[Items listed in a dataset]
>>>
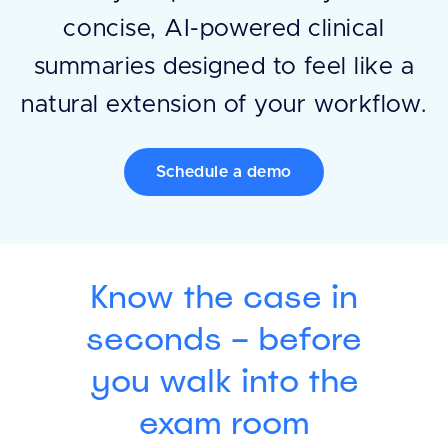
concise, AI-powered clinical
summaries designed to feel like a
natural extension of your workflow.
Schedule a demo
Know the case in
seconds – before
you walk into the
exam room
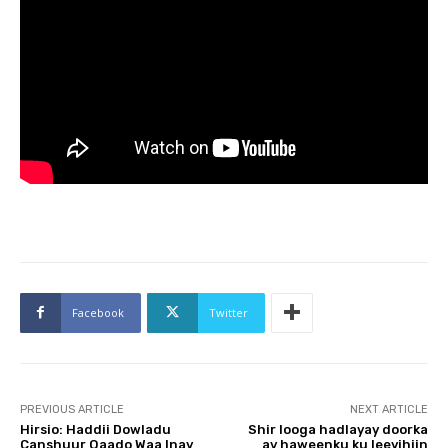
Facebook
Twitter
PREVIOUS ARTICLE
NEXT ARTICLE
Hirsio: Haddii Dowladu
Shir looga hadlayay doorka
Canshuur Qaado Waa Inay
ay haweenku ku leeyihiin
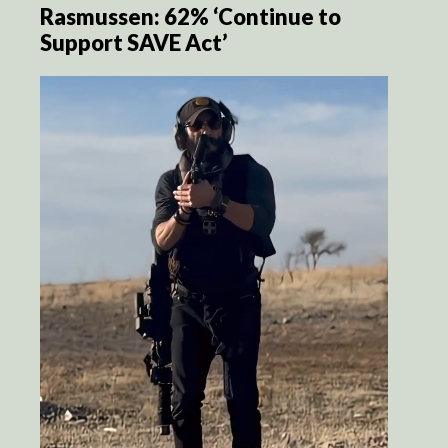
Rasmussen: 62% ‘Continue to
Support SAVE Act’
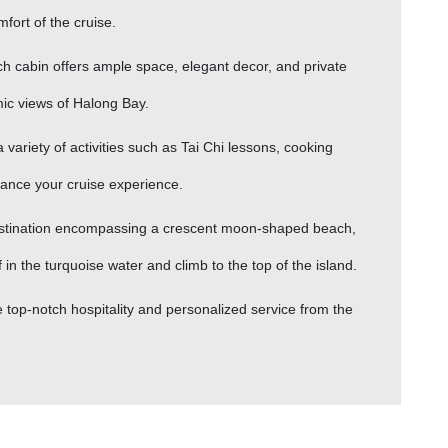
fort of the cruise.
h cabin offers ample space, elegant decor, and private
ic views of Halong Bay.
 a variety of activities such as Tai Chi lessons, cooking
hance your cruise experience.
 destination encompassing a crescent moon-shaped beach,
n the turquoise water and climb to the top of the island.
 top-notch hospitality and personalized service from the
<<<
>>>
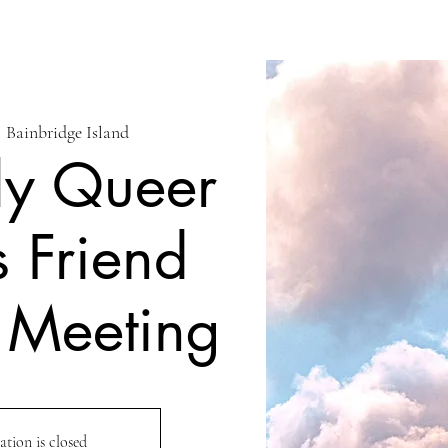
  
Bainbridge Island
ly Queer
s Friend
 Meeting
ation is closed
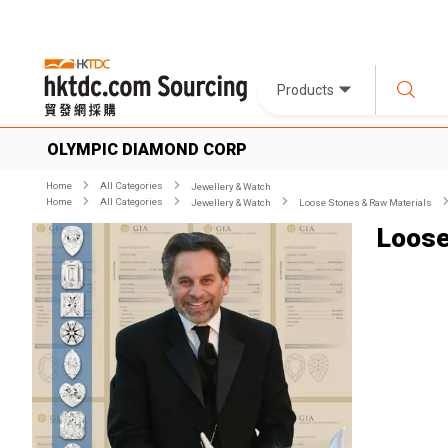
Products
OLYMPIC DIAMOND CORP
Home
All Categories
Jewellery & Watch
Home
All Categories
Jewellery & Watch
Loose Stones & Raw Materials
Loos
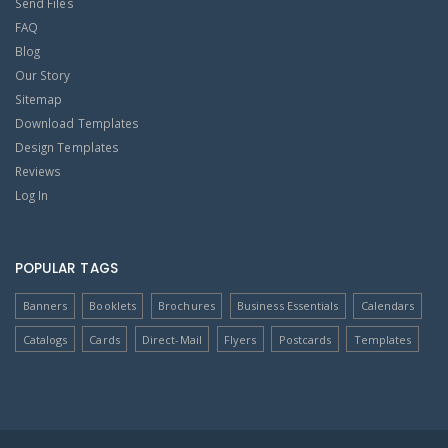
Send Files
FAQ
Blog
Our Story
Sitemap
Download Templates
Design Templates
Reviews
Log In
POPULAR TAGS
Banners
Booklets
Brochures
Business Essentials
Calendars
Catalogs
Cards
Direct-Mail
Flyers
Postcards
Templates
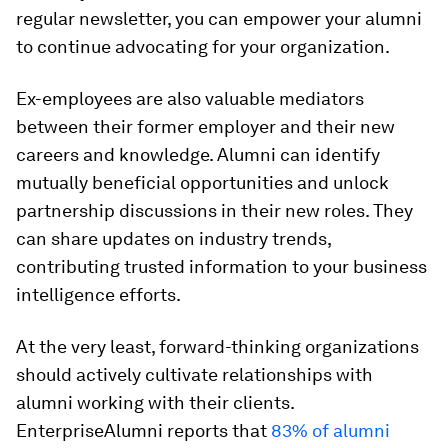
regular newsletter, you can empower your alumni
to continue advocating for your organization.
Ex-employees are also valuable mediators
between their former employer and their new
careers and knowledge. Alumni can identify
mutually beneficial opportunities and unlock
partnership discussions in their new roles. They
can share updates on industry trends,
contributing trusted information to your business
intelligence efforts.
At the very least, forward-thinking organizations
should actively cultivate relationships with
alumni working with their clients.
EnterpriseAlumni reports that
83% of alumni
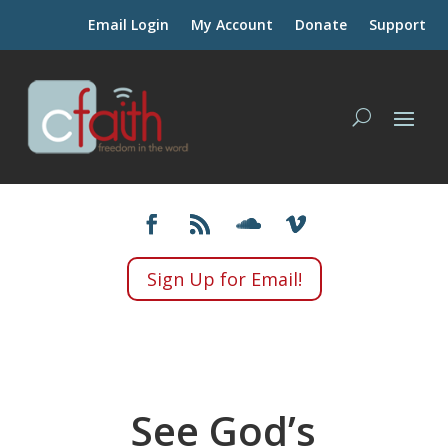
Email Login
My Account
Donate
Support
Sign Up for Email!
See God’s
<<<
>>>
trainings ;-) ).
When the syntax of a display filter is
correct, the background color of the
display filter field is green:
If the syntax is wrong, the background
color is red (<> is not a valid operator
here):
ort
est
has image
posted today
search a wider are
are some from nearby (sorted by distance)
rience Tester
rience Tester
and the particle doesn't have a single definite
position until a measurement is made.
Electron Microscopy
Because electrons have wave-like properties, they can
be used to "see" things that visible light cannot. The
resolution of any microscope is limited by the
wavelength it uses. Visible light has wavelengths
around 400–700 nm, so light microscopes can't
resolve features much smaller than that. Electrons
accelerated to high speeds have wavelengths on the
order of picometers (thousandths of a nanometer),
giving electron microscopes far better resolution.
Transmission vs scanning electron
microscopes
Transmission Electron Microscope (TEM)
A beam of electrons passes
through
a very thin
<<<
AIM OF THE TASK:
Restate word for word the lines of the data above, starting at the line containing "If the syntax is wrong, the background" and ending at the line containing "a very thin", both included, and nothing more.

THE ANSWER:
If the syntax is wrong, the background
color is red (<> is not a valid operator
here):
ort
est
has image
posted today
search a wider are
are some from nearby (sorted by distance)
rience Tester
rience Tester
and the particle doesn't have a single definite
position until a measurement is made.
Electron Microscopy
Because electrons have wave-like properties, they can
be used to "see" things that visible light cannot. The
resolution of any microscope is limited by the
wavelength it uses. Visible light has wavelengths
around 400–700 nm, so light microscopes can't
resolve features much smaller than that. Electrons
accelerated to high speeds have wavelengths on the
order of picometers (thousandths of a nanometer),
giving electron microscopes far better resolution.
Transmission vs scanning electron
microscopes
Transmission Electron Microscope (TEM)
A beam of electrons passes
through
a very thin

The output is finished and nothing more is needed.